## What to work on:
Go through the lines below and copy any that hold the string "WSOP".

## Stored items:
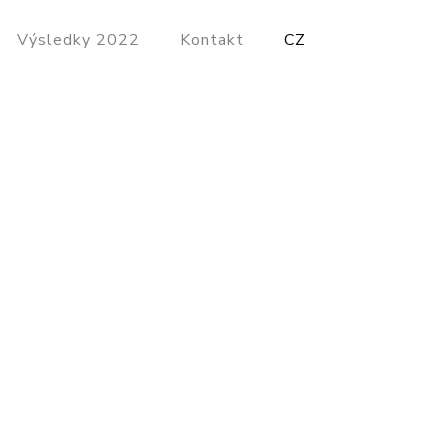
Výsledky 2022
Kontakt
CZ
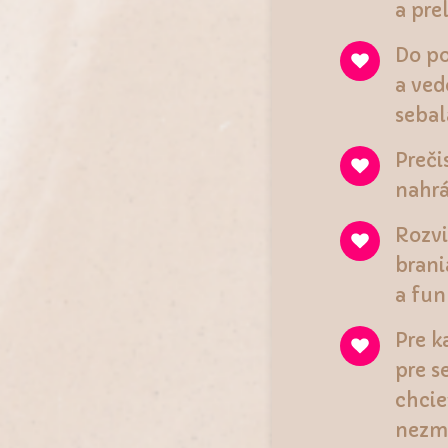
a pre
Do p
a ved
sebal
Preči
nahr
Rozvi
brani
a fun
Pre k
pre s
chcie
nezme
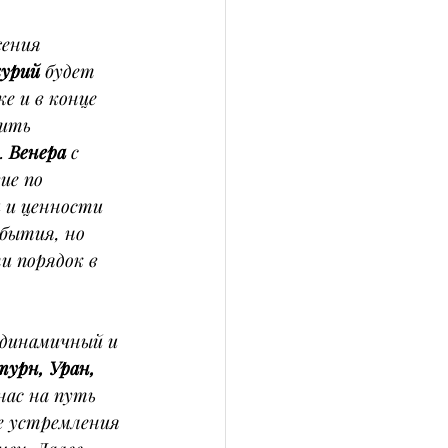
жения 
урий
 будет 
е и в конце 
ить 
 
Венера
 с 
ие по 
 и ценности 
бытия, но 
и порядок в 
 динамичный и 
урн, Уран, 
нас на путь 
е устремления 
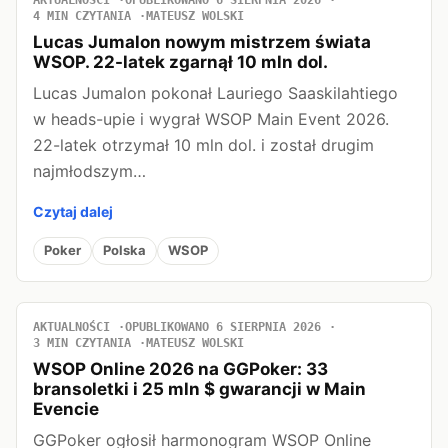
4 MIN CZYTANIA
MATEUSZ WOLSKI
Lucas Jumalon nowym mistrzem świata
WSOP. 22-latek zgarnął 10 mln dol.
Lucas Jumalon pokonał Lauriego Saaskilahtiego
w heads-upie i wygrał WSOP Main Event 2026.
22-latek otrzymał 10 mln dol. i został drugim
najmłodszym…
Czytaj dalej
Poker
Polska
WSOP
AKTUALNOŚCI
OPUBLIKOWANO 6 SIERPNIA 2026
3 MIN CZYTANIA
MATEUSZ WOLSKI
WSOP Online 2026 na GGPoker: 33
bransoletki i 25 mln $ gwarancji w Main
Evencie
GGPoker ogłosił harmonogram WSOP Online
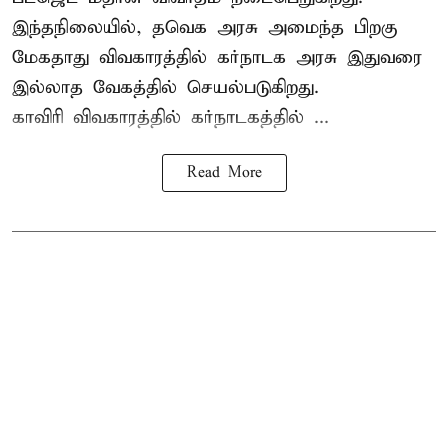
இந்தநிலையில், தவெக அரசு அமைந்த பிறகு
மேகதாது விவகாரத்தில் கர்நாடக அரசு இதுவரை
இல்லாத வேகத்தில் செயல்படுகிறது.
காவிரி விவகாரத்தில் கர்நாடகத்தில் ...
Read More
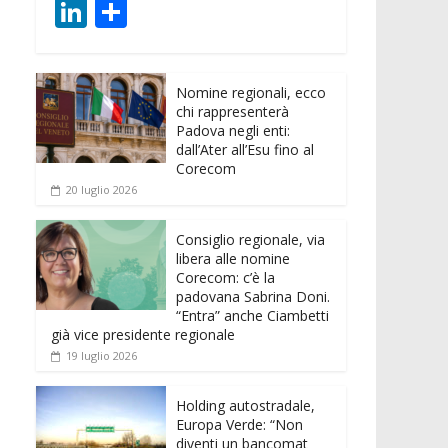
ac
w
m
h
e
e
Li
C
e
itt
ai
at
ss
d
n
o
b
er
l
s
e
di
k
n
o
A
n
t
Nomine regionali, ecco
e
di
chi rappresenterà
o
p
g
dI
vi
Padova negli enti:
dall’Ater all’Esu fino al
k
p
er
n
di
Corecom
20 luglio 2026
Consiglio regionale, via
libera alle nomine
Corecom: c’è la
padovana Sabrina Doni.
“Entra” anche Ciambetti
già vice presidente regionale
19 luglio 2026
Holding autostradale,
Europa Verde: “Non
diventi un bancomat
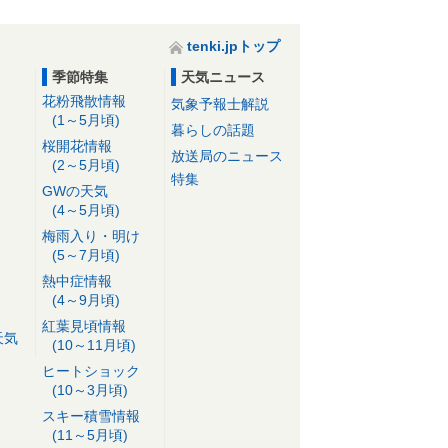
tenki.jpトップ
季節特集
天気ニュース
花粉飛散情報
気象予報士解説
(1～5月頃)
暮らしの話題
桜開花情報
放送局のニュース
(2～5月頃)
特集
GWの天気
(4～5月頃)
梅雨入り・明け
(5～7月頃)
熱中症情報
(4～9月頃)
紅葉見頃情報
天気
(10～11月頃)
ヒートショック
(10～3月頃)
スキー積雪情報
(11～5月頃)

## Output of the exercise:
WSOP. 22-latek zgarnął 10 mln dol.
w heads-upie i wygrał WSOP Main Event 2026.
WSOP
WSOP Online 2026 na GGPoker: 33
GGPoker ogłosił harmonogram WSOP Online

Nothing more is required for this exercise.